Regression analysis is a set of statistical methods for estimating the relationship between a dependent variable (response) and one or more independent variables (predictors), typically by fitting a mathematical model that minimises prediction error. Simple linear regression fits a straight line through bivariate data using the method of least squares; multiple regression extends this to several predictors. It is used extensively in economics, biology, engineering, and machine learning for prediction, forecasting, and causal inference.
ŷ = β₀ + β₁x + ε
LaTeX: \hat{y} = \beta_0 + \beta_1 x + \varepsilon
| Symbol | Meaning | Unit |
|---|---|---|
| \hat{y} | Predicted value of the dependent variable | same as y |
| \beta_0 | Intercept (value of ŷ when x = 0) | same as y |
| \beta_1 | Slope (change in ŷ per unit increase in x) | y-units per x-unit |
| x | Independent (predictor) variable | units of x |
| \varepsilon | Error (residual) term | same as y |
Problem
Data: x (hours studied) = [2, 4, 6, 8], y (exam score) = [50, 65, 75, 85]. Fit a simple linear regression and predict score for 7 hours.
Solution
Step 1: n=4, Σx=20, Σy=275, Σx²=120, Σxy=1 470. Step 2: β₁ = (nΣxy − ΣxΣy) / (nΣx² − (Σx)²) = (4×1470 − 20×275) / (4×120 − 400) = (5880−5500)/(480−400) = 380/80 = 4.75. Step 3: β₀ = (Σy − β₁Σx)/n = (275 − 4.75×20)/4 = (275−95)/4 = 45.00. Step 4: ŷ(7) = 45 + 4.75×7 = 45 + 33.25 = 78.25.
Answer
Regression line: ŷ = 45 + 4.75x; predicted score for 7 hours = 78.25
| Type | Response Variable | Predictors | Typical Application |
|---|---|---|---|
| Simple linear | Continuous | 1 continuous | Height vs weight |
| Multiple linear | Continuous | ≥2 mixed | House price prediction |
| Logistic | Binary (0/1) | Mixed | Disease classification |
| Polynomial | Continuous | 1 with powers | Curvilinear growth |
| Ridge / Lasso | Continuous | Many (regularised) | High-dimensional data |
| Poisson | Count data | Mixed | Event rate modelling |
Wikimedia Commons, CC BY-SA
The Pearson correlation coefficient (r) is a dimensionless statistic that measures the strength and direction of the linear relationship between two continuous variables, ranging from −1 (perfect negative correlation) to +1 (perfect positive correlation), with 0 indicating no linear association. It is calculated as the covariance of the two variables divided by the product of their standard deviations. While correlation quantifies association, it does not imply causation — a fundamental principle in statistical reasoning.

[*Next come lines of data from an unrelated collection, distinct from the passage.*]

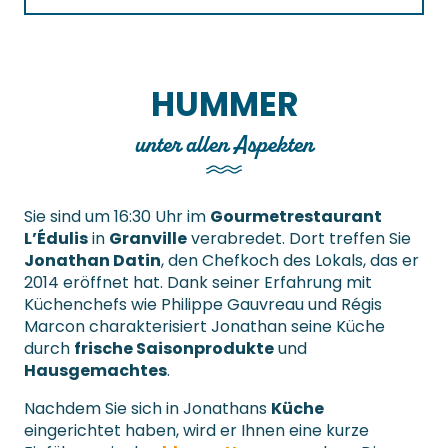
HUMMER
unter allen Aspekten
Sie sind um 16:30 Uhr im
Gourmetrestaurant
L’Édulis
in
Granville
verabredet. Dort treffen Sie
Jonathan Datin
, den Chefkoch des Lokals, das er
2014 eröffnet hat. Dank seiner Erfahrung mit
Küchenchefs wie Philippe Gauvreau und Régis
Marcon charakterisiert Jonathan seine Küche
durch
frische Saisonprodukte
und
Hausgemachtes
.
Nachdem Sie sich in Jonathans
Küche
eingerichtet haben, wird er Ihnen eine kurze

The Central Limit Theorem (CLT) states that the sampling distribution of the sample mean approaches a normal distribution as the sample size n increases, regardless of the shape of the underlying population distribution, provided the population has a finite mean and variance. For most practical purposes, normality is achieved when n ≥ 30. The CLT is the theoretical foundation for Z-tests, t-tests, confidence intervals, and virtually all classical inferential statistics.
Hypothesis testing is a formal statistical procedure for making decisions about a population parameter based on sample data, by evaluating evidence against a null hypothesis (H₀) in favour of an alternative hypothesis (H₁). A test statistic is computed and compared to a critical value or converted to a p-value; if the result is statistically significant (p < α), the null hypothesis is rejected. It underpins scientific research, clinical trials, quality assurance, and data-driven decision-making across all quantitative disciplines.
Francis Galton coined the term "regression" in 1886 from the Latin "regressio" (a return), observing that extreme parental heights tended to "regress" toward the mean in offspring. Karl Pearson and Udny Yule later formalised linear regression as a statistical method.